Terminó de acicalarse. Prácticamente iba desnuda, pues sobre sus desnudos senos y el breve tanga tan sólo caía un negligé tipo babydoll que tenían obligado vestir siempre que eran llamadas a la Sala. Si bien estas prendas femeninas eran más suaves y delicadas que las batolas y las levantadoras que ella y sus hermanas tenían en Cali, cómo las echaba en falta Gloria ahora mismo. Le gustaría sentir sobre su piel la aspereza de esas prendas que las mujeres colombianas utilizan habitualmente para estar en casa. La comodidad en Colombia prima sobre todas las cosas: para la casa, una batola; para salir a la calle, un overol de bluyín sobre unas pintas, y a bailar reggaeton. ¡Hay que ver lo mucho que Gloria añoraba su pobreza y libertad antiguas!

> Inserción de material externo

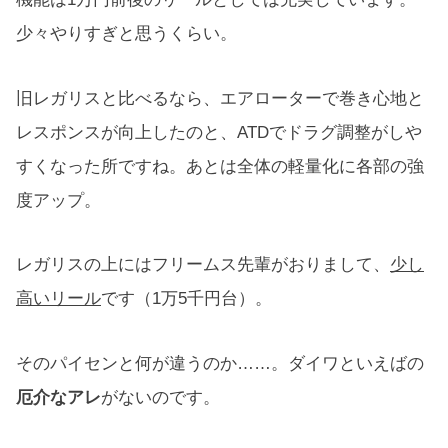
少々やりすぎと思うくらい。
旧レガリスと比べるなら、エアローターで巻き心地と
レスポンスが向上したのと、ATDでドラグ調整がしや
すくなった所ですね。あとは全体の軽量化に各部の強
度アップ。
レガリスの上にはフリームス先輩がおりまして、
少し
高いリール
です（1万5千円台）。
そのパイセンと何が違うのか……。ダイワといえばの
厄介なアレ
がないのです。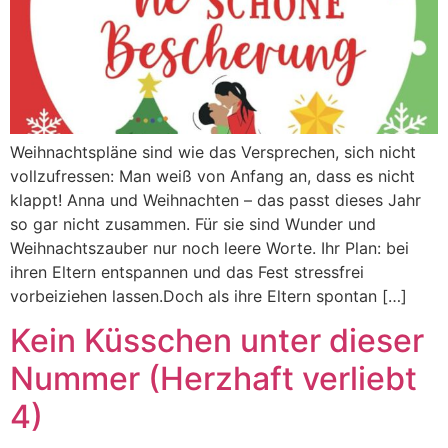
Weihnachtspläne sind wie das Versprechen, sich nicht
vollzufressen: Man weiß von Anfang an, dass es nicht
klappt! Anna und Weihnachten – das passt dieses Jahr
so gar nicht zusammen. Für sie sind Wunder und
Weihnachtszauber nur noch leere Worte. Ihr Plan: bei
ihren Eltern entspannen und das Fest stressfrei
vorbeiziehen lassen.Doch als ihre Eltern spontan […]
Kein Küsschen unter dieser
Nummer (Herzhaft verliebt
4)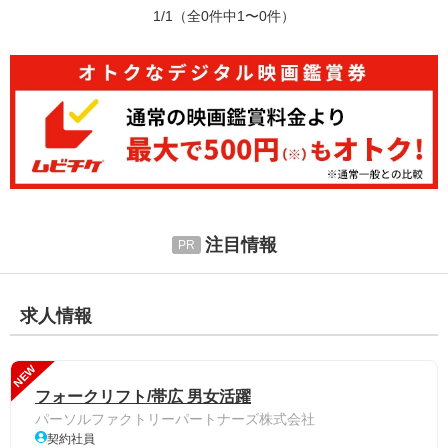
1/1
（全0件中1〜0件）
注目情報
求人情報
NEW
フォークリフト/帯広 男女活躍
パーソルファクトリーパートナーズ株式会社
契約社員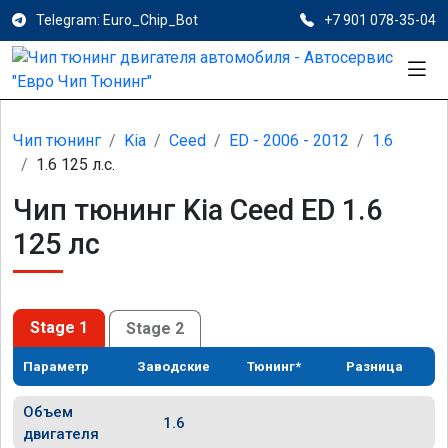
Telegram: Euro_Chip_Bot
+7 901 078-35-04
Чип тюнинг
Kia
Ceed
ED - 2006 - 2012
1.6
1.6 125 л.с.
Чип тюнинг Kia Ceed ED 1.6
125 лс
Stage 1
Stage 2
Параметр
Заводские
Тюнинг*
Разница
Объем
1.6
двигателя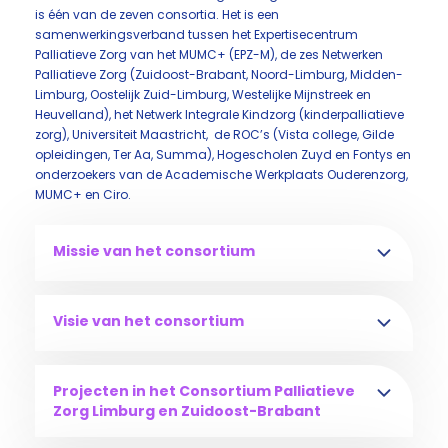
is één van de zeven consortia. Het is een
samenwerkingsverband tussen het Expertisecentrum
Palliatieve Zorg van het MUMC+ (EPZ-M), de zes Netwerken
Palliatieve Zorg (Zuidoost-Brabant, Noord-Limburg, Midden-
Limburg, Oostelijk Zuid-Limburg, Westelijke Mijnstreek en
Heuvelland), het Netwerk Integrale Kindzorg (kinderpalliatieve
zorg), Universiteit Maastricht, de ROC’s (Vista college, Gilde
opleidingen, Ter Aa, Summa), Hogescholen Zuyd en Fontys en
onderzoekers van de Academische Werkplaats Ouderenzorg,
MUMC+ en Ciro.
Missie van het consortium
Visie van het consortium
Projecten in het Consortium Palliatieve
Zorg Limburg en Zuidoost-Brabant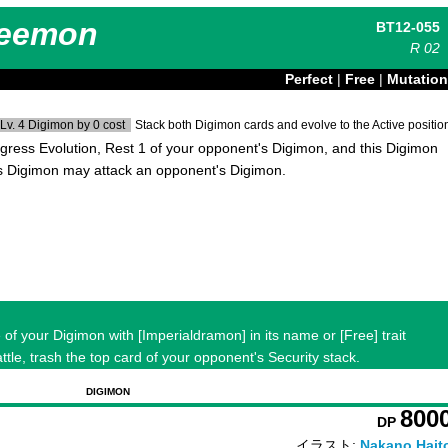
eemon
BT12-055
R
02
Perfect
|
Free
|
Mutation
Lv. 4 Digimon by 0 cost
Stack both Digimon cards and evolve to the Active positio
ess Evolution, Rest 1 of your opponent's Digimon, and this Digimon
is Digimon may attack an opponent's Digimon.
f your Digimon with [Imperialdramon] in its name or [Free] trait
tle, trash the top card of your opponent's Security stack.
DIGIMON
800
DP
イラスト:
Nakano Hait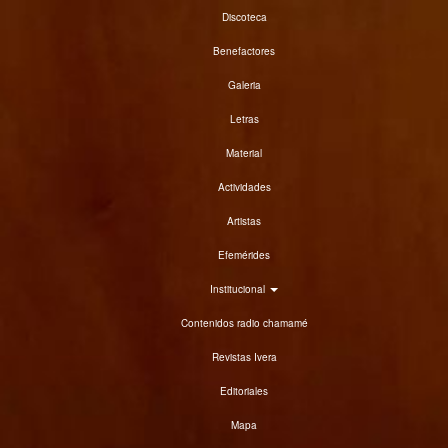
Discoteca
Benefactores
Galeria
Letras
Material
Actividades
Artistas
Efemérides
Institucional
Contenidos radio chamamé
Revistas Ivera
Editoriales
Mapa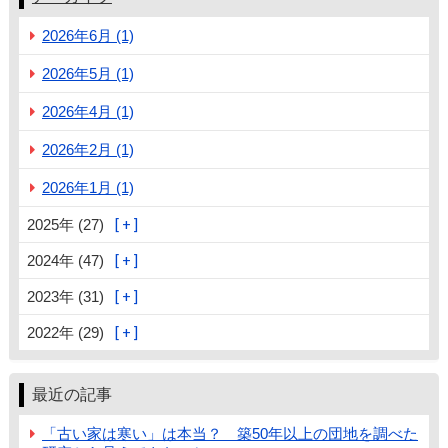
2026年6月 (1)
2026年5月 (1)
2026年4月 (1)
2026年2月 (1)
2026年1月 (1)
2025年 (27)
2024年 (47)
2023年 (31)
2022年 (29)
最近の記事
「古い家は寒い」は本当？ 築50年以上の団地を調べた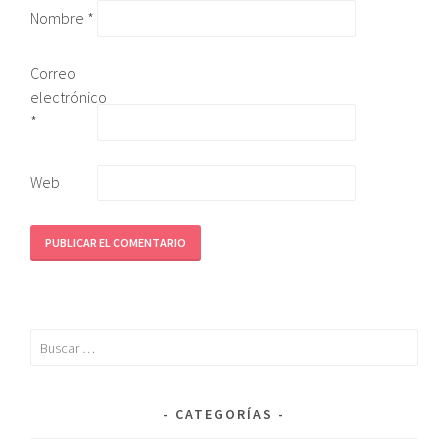
Nombre
*
Correo
electrónico
*
Web
CATEGORÍAS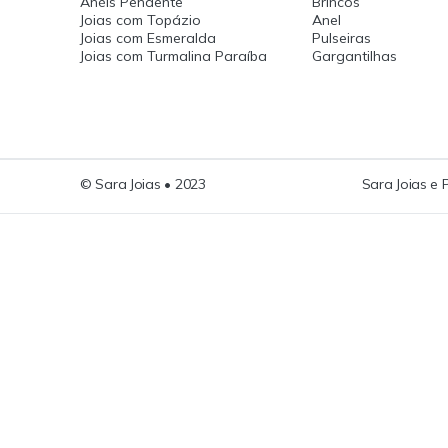
Anéis Pendente
Brincos
Joias com Topázio
Anel
Joias com Esmeralda
Pulseiras
Joias com Turmalina Paraíba
Gargantilhas
© Sara Joias • 2023
Sara Joias e 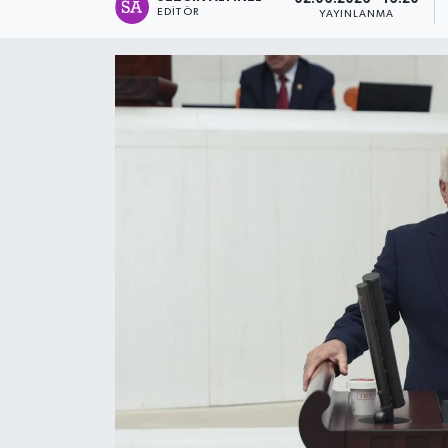
EDITÖR
YAYINLANMA
SPOR
ULUSAL
İLÇELERİMİZ
RESMİ İLAN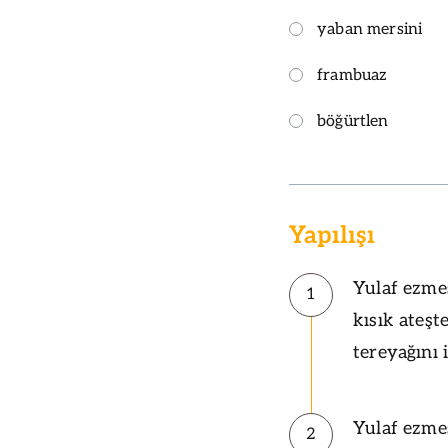
yaban mersini
frambuaz
böğürtlen
Yapılışı
Yulaf ezmes
1
kısık ateşt
tereyağını 
Yulaf ezmes
2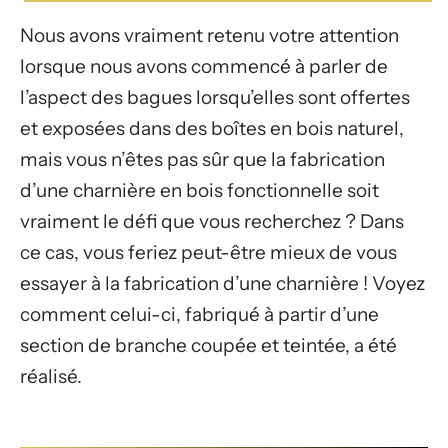
Nous avons vraiment retenu votre attention
lorsque nous avons commencé à parler de
l’aspect des bagues lorsqu’elles sont offertes
et exposées dans des boîtes en bois naturel,
mais vous n’êtes pas sûr que la fabrication
d’une charnière en bois fonctionnelle soit
vraiment le défi que vous recherchez ? Dans
ce cas, vous feriez peut-être mieux de vous
essayer à la fabrication d’une charnière ! Voyez
comment celui-ci, fabriqué à partir d’une
section de branche coupée et teintée, a été
réalisé.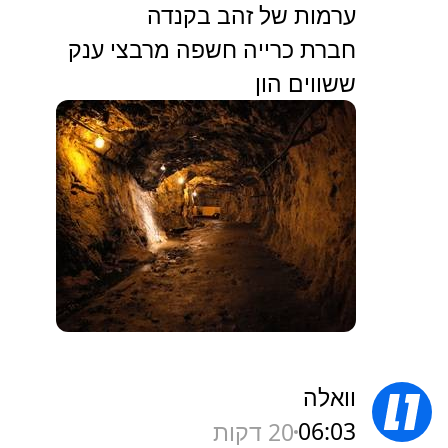
ערמות של זהב בקנדה
חברת כרייה חשפה מרבצי ענק
ששווים הון
וואלה
06:03
20 דקות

Ya en la Sala junto a dos o tres muchachas más se paseó entre las mesas ocupadas por hombres, solitarios los más y en pequeños grupos, otros. Eran clientes en cuyos ojos se vislumbraba el deseo animal que los había hecho parar allí, en el Club Cinderella. Como Gloria, las otras chicas, que pululaban por las mesas, se detenían frente a ellas, ofreciéndose a los machos quienes, con ojos brillantes enrojecidos por el alcohol y la rijosidad las devoraban, las toqueteaban y finalmente los más ansiosos pasaban a los reservados destinados al efecto. Era un fin de semana más, zafio y sórdido como todos los anteriores.
Era imposible huir por ser imposible devolver la cuantiosa suma de dinero que los malevos y mangones mafiosos del Club les decían que les debían. Gloria lo sabía. Sólo sobrevivía esperando el milagro, otro birlibirloque como el que la condujo hasta donde se encontraba, pero esta vez de signo contrario. Indiferente fijó su mirada y… ¿sería verdad que quien estaba sentado a la mesa, ante la que Gloria se había parado ofreciendo un sinfín de posibles delicias, fuera ese hombre? Con modales gatunos se acercó hasta el rostro del joven que la observaba para, tras el obligado «¿Te vienes conmigo?», susurrarle al oído:
—Dime tu nombre, por favor. Te necesito. He pensado mucho en lo que me dijiste la otra vez que estuviste aquí.
Serio, sin esa sonrisa que Gloria tanto ansiaba ver de nuevo en la cara del chico cuyo recuerdo le había permitido sobrevivir, él contestó:
—Quiero sacarte de aquí, de este lupanar. Me llamo Enzo.